Figure 1. Interaction with the EJC is required for Btz function in the ovary.

• A
  Diagram of the genomic rescue constructs in which wild‐type Btz (Btz‐WT) or Btz with the H215A and D216A mutations (Btz‐HD) is C‐terminally tagged with GFP and driven by its endogenous regulatory sequences.
• B
  Co‐immunoprecipitation of HA‐tagged Btz‐WT or Btz‐HD with Myc‐tagged GFP or eIF4AIII from transfected S2R+ cells using Myc‐Trap Magnetic Agarose beads. The upper Western blot is blotted with anti‐Myc and the lower with anti‐HA. Input samples are shown on the left and immunoprecipitates on the right. Btz‐WT co‐immunoprecipitates with eIF4AIII, but Btz‐HD does not, although the protein is equally stable.

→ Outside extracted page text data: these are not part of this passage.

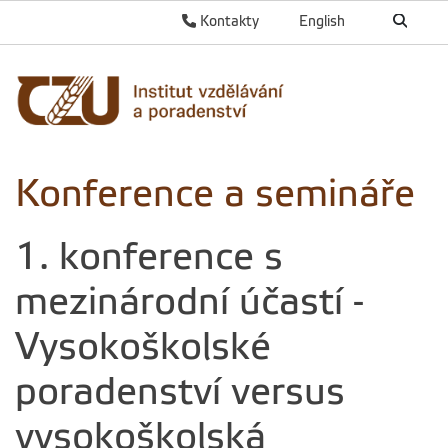
Kontakty
English
Konference a semináře
1. konference s
mezinárodní účastí -
Vysokoškolské
poradenství versus
vysokoškolská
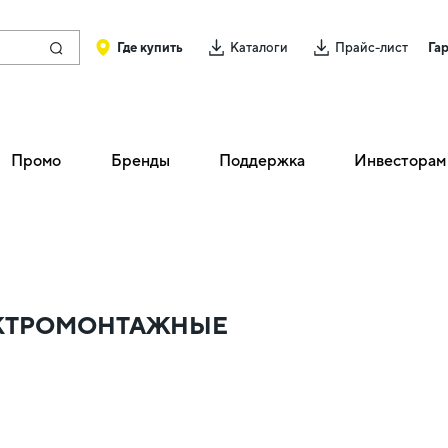
Где купить
Каталоги
Прайс-лист
Га
Промо
Бренды
Поддержка
Инвесторам
ЛЕКТРОМОНТАЖНЫЕ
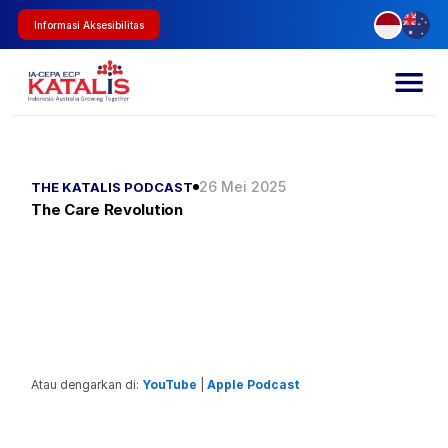
Informasi Aksesibilitas
26 Mei 2025
THE KATALIS PODCAST
The Care Revolution
Atau dengarkan di: 
YouTube
 | 
Apple Podcast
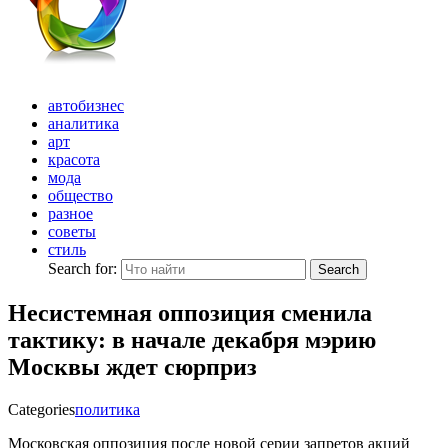
автобизнес
аналитика
арт
красота
мода
общество
разное
советы
стиль
Search for:
Search
Несистемная оппозиция сменила
тактику: в начале декабря мэрию
Москвы ждет сюрприз
Categories
политика
Московская оппозиция после новой серии запретов акций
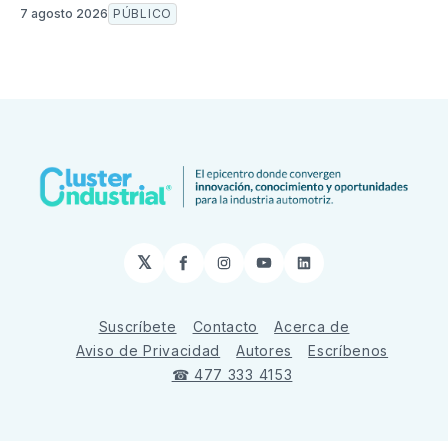
7 agosto 2026
PÚBLICO
𝕏
Facebook
Instagram
YouTube
LinkedIn
Suscríbete
Contacto
Acerca de
Aviso de Privacidad
Autores
Escríbenos
☎ 477 333 4153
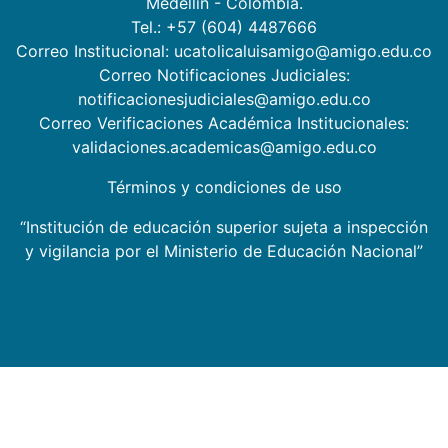
Medellín - Colombia.
Tel.: +57 (604) 4487666
Correo Institucional: ucatolicaluisamigo@amigo.edu.co
Correo Notificaciones Judiciales:
notificacionesjudiciales@amigo.edu.co
Correo Verificaciones Académica Institucionales:
validaciones.academicas@amigo.edu.co
Términos y condiciones de uso
“Institución de educación superior sujeta a inspección
y vigilancia por el Ministerio de Educación Nacional”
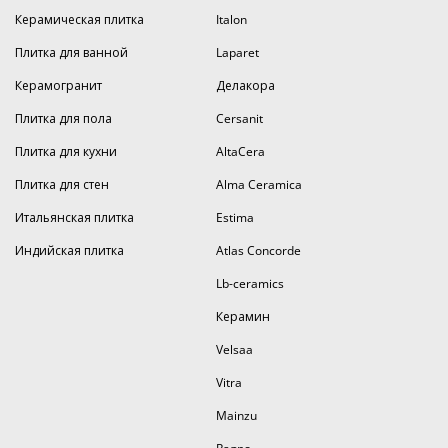
Керамическая плитка
Italon
Плитка для ванной
Laparet
Керамогранит
Делакора
Плитка для пола
Cersanit
Плитка для кухни
AltaCera
Плитка для стен
Alma Ceramica
Итальянская плитка
Estima
Индийская плитка
Atlas Concorde
Lb-ceramics
Керамин
Velsaa
Vitra
Mainzu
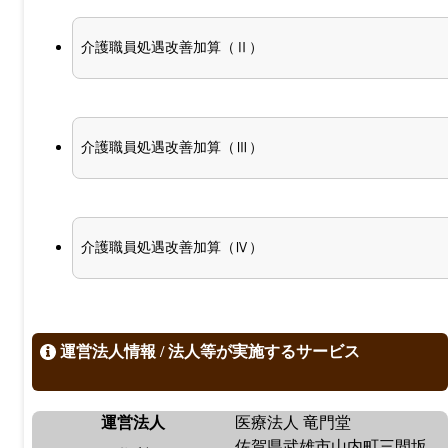
介護職員処遇改善加算（Ⅱ）
介護職員処遇改善加算（Ⅲ）
介護職員処遇改善加算（Ⅳ）
運営法人情報 / 法人等が実施するサービス
運営法人
医療法人 竜門堂
佐賀県武雄市山内町三間坂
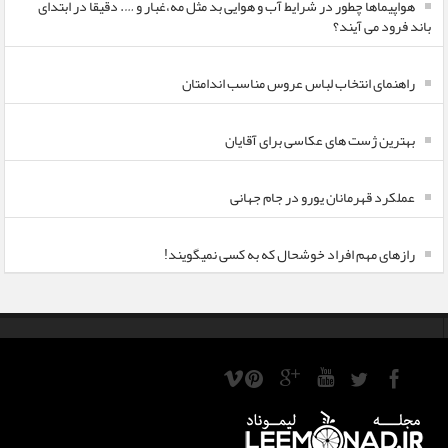
هواپیماها چطور در شرایط آب و هوایی بد مثل مه،غبار و …. دقیقا در ابتدای
باند فرود می آیند؟
راهنمای انتخاب لباس عروس مناسب اندامتان
بهترین ژست های عکاسی برای آقایان
عملکرد قهرمانان یورو در جام جهانی
رازهای مهم افراد خوشحال که به کسی نمیگویند!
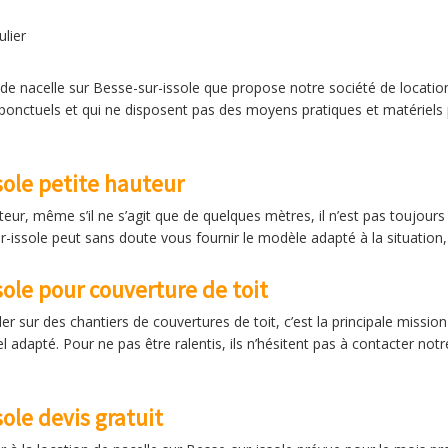
ulier
n de nacelle sur Besse-sur-issole que propose notre société de locatio
onctuels et qui ne disposent pas des moyens pratiques et matériels 
sole petite hauteur
teur, même s’il ne s’agit que de quelques mètres, il n’est pas toujour
-issole peut sans doute vous fournir le modèle adapté à la situation, 
sole pour couverture de toit
er sur des chantiers de couvertures de toit, c’est la principale missio
l adapté. Pour ne pas être ralentis, ils n’hésitent pas à contacter not
ole devis gratuit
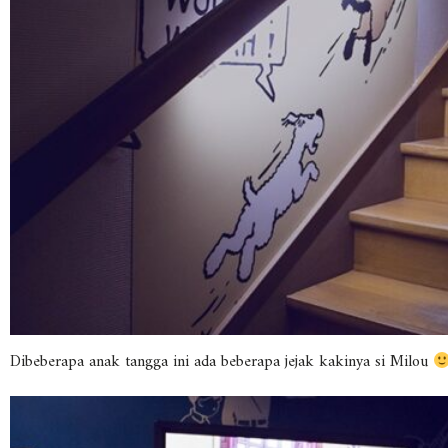
Dibeberapa anak tangga ini ada beberapa jejak kakinya si Milou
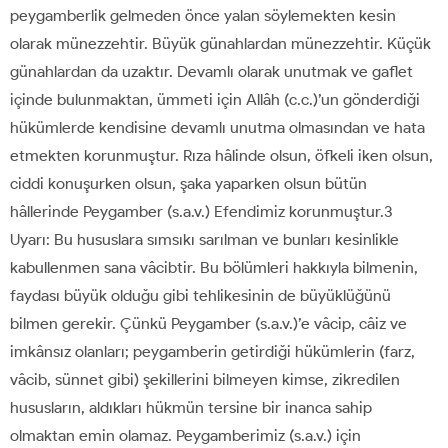
peygamberlik gelmeden önce yalan söylemekten kesin
olarak münezzehtir. Büyük günahlardan münezzehtir. Küçük
günahlardan da uzaktır. Devamlı olarak unutmak ve gaflet
içinde bulunmaktan, ümmeti için Allâh (c.c.)’un gönderdiği
hükümlerde kendisine devamlı unutma olmasından ve hata
etmekten korunmuştur. Rıza hâlinde olsun, öfkeli iken olsun,
ciddi konuşurken olsun, şaka yaparken olsun bütün
hâllerinde Peygamber (s.a.v.) Efendimiz korunmuştur.3
Uyarı: Bu hususlara sımsıkı sarılman ve bunları kesinlikle
kabullenmen sana vâcibtir. Bu bölümleri hakkıyla bilmenin,
faydası büyük olduğu gibi tehlikesinin de büyüklüğünü
bilmen gerekir. Çünkü Peygamber (s.a.v.)’e vâcip, câiz ve
imkânsız olanları; peygamberin getirdiği hükümlerin (farz,
vâcib, sünnet gibi) şekillerini bilmeyen kimse, zikredilen
hususların, aldıkları hükmün tersine bir inanca sahip
olmaktan emin olamaz. Peygamberimiz (s.a.v.) için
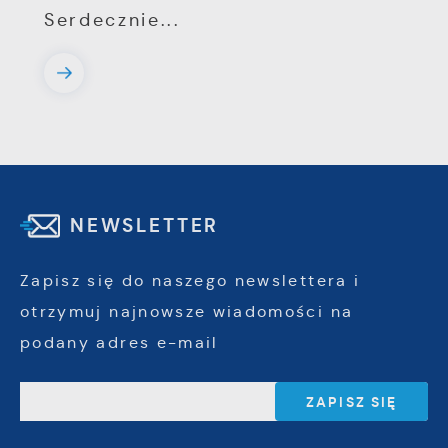
Serdecznie...
NEWSLETTER
Zapisz się do naszego newslettera i
otrzymuj najnowsze wiadomości na
podany adres e-mail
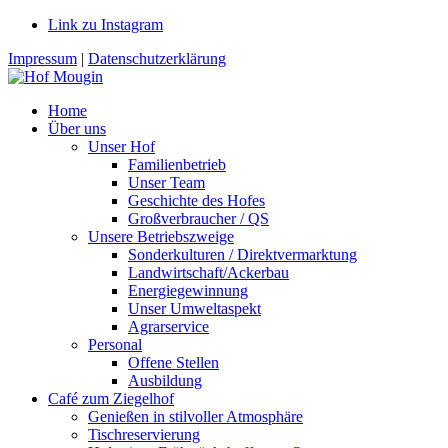
Link zu Instagram
Impressum
|
Datenschutzerklärung
Home
Über uns
Unser Hof
Familienbetrieb
Unser Team
Geschichte des Hofes
Großverbraucher / QS
Unsere Betriebszweige
Sonderkulturen / Direktvermarktung
Landwirtschaft/Ackerbau
Energiegewinnung
Unser Umweltaspekt
Agrarservice
Personal
Offene Stellen
Ausbildung
Café zum Ziegelhof
Genießen in stilvoller Atmosphäre
Tischreservierung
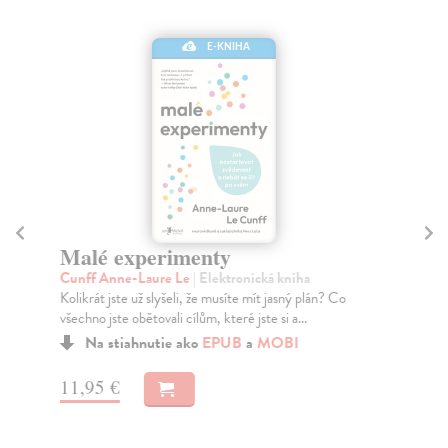
E-KNIHA
Malé experimenty
A
Cunff Anne-Laure Le
| Elektronická kniha
Os
Kolikrát jste už slyšeli, že musíte mít jasný plán? Co
Lid
všechno jste obětovali cílům, které jste si a...
vyj
Na stiahnutie ako
EPUB
a
MOBI
11,95 €
12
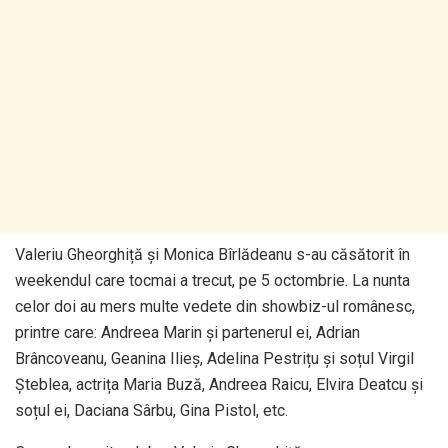
Valeriu Gheorghiță și Monica Bîrlădeanu s-au căsătorit în
weekendul care tocmai a trecut, pe 5 octombrie. La nunta
celor doi au mers multe vedete din showbiz-ul românesc,
printre care: Andreea Marin și partenerul ei, Adrian
Brâncoveanu, Geanina Ilieș, Adelina Pestrițu și soțul Virgil
Șteblea, actrița Maria Buză, Andreea Raicu, Elvira Deatcu și
soțul ei, Daciana Sârbu, Gina Pistol, etc.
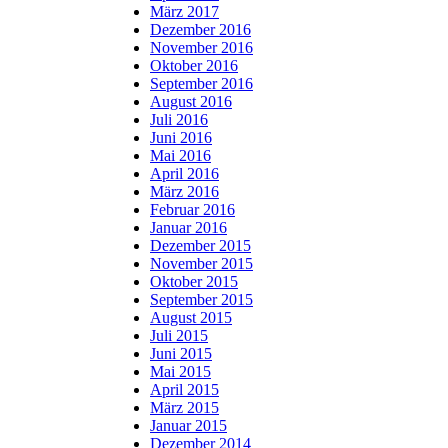
März 2017
Dezember 2016
November 2016
Oktober 2016
September 2016
August 2016
Juli 2016
Juni 2016
Mai 2016
April 2016
März 2016
Februar 2016
Januar 2016
Dezember 2015
November 2015
Oktober 2015
September 2015
August 2015
Juli 2015
Juni 2015
Mai 2015
April 2015
März 2015
Januar 2015
Dezember 2014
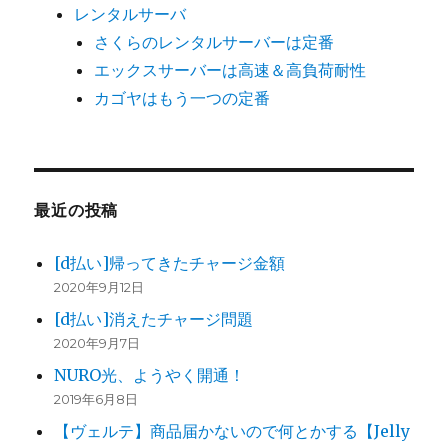
レンタルサーバ
さくらのレンタルサーバーは定番
エックスサーバーは高速＆高負荷耐性
カゴヤはもう一つの定番
最近の投稿
[d払い]帰ってきたチャージ金額
2020年9月12日
[d払い]消えたチャージ問題
2020年9月7日
NURO光、ようやく開通！
2019年6月8日
【ヴェルテ】商品届かないので何とかする【Jelly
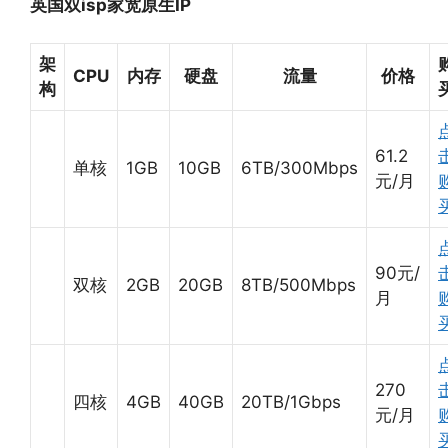
英国双isp家宽原生IP
架
CPU
内存
硬盘
流量
价格
构
61.2
单核
1GB
10GB
6TB/300Mbps
元/月
90元/
双核
2GB
20GB
8TB/500Mbps
月
270
四核
4GB
40GB
20TB/1Gbps
元/月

The asterisk represents a likely cleavage product of Btz.
• C–F
  Stage 10 egg chambers stained with anti‐Vasa (C‐F) or anti‐GFP (E’, F’). (C) wild‐type; (D) germline clones homozygous for the null allele btz² ; (E) btz² germline clones rescued with Btz‐WT; (F) btz² germline clones rescued with Btz‐HD. Posterior is to the right. Scale bars, 80 μm. Vasa localization to the posterior pole of the oocyte is lost in btz mutants and is rescued by the wild‐type but not the EJC interaction‐defective transgene. Wild‐type Btz‐GFP, but not the mutant form, is also slightly enriched at the posterior pole.

Source data are available online for this figure.